On the first day of court proceedings in a case over aboriginal fishing rights, Nuu-chah-nulth leaders and their region’s MP are calling on Justin Trudeau to honour his commitment to Canada’s Indigenous peoples.
Today marks the first of five scheduled days for the B.C. Court of Appeal to hear arguments concerning the scope of how five Nuu-chah-nulth nations can harvest and sell fish from their territorial waters. The appeal is another chapter in the case over how Canada will accomodate the aboriginal rights of the Ahousaht, Ehattesaht/Chinekint, Hesquiaht, Tla-o-qui-aht and Mowachaht/Muchalaht First Nations, which manage the T’aaq-wiihak fisheries on the west coast of Vancouver Island.
In 2009 the Supreme Court of Canada declared that the five nations have an aboriginal right to harvest and sell species from their waters.
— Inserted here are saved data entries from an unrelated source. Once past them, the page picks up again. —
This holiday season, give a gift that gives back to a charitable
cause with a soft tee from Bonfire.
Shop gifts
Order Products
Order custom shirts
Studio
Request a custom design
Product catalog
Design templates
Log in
But in a highly sought-after region with declining fish stocks, how this right would be exercised has been caught in stalled negotiations and court appeals ever since.
Prime Minister Trudeau met with Nuu-chah-nulth leaders in Tofino in the summer of 2017, and almost a year ago in the House of Commons announced that Canada needs “to recognize and implement Indigenous rights.”
“We need to get to a place where Indigenous peoples in Canada are in control of their own destiny, making their own decisions about their future,” he said in February 2018.
“Trudeau’s in town today and if he thought reconciliation was the most important thing and his most important relationship, he’d be standing here with us today and telling us we’re going to resolve this,” said Judith Sayers, president of the Nuu-chah-nulth Tribal Council, while standing on the courthouse steps in Vancouver. “We’ve been fighting for our place in this country; reconciliation is about that right, that economic power and being back on the waters. I think that’s why all nations and putting their eyes on us.”
“Canadians should be horrified that their tax dollars are being used to hire government lawyers to fight Indigenous people in this country,” said Gord Johns, Member of Parliament for Courtenay-Alberni. “Governing is about choices and this prime minister promised that he would change the precedent in this country. Instead he’s chosen to follow the path of Stephen Harper.”
On April 19, 2018 the lead T’aaq-wiihak negotiators claimed a legal victory on the same courthouse steps after the B.C. Supreme Court ruled that the federal government had infringed on their aboriginal right to harvest and sell. But in her judgement Justice Mary Humphries also restricted the nations to “a small-scale, artisanal, local, multi-species fishery to be conducted within a nine-mile strip from the shore,” a narrowing of the scope of T’aaq-wiihak fisheries that led the five nations to appeal.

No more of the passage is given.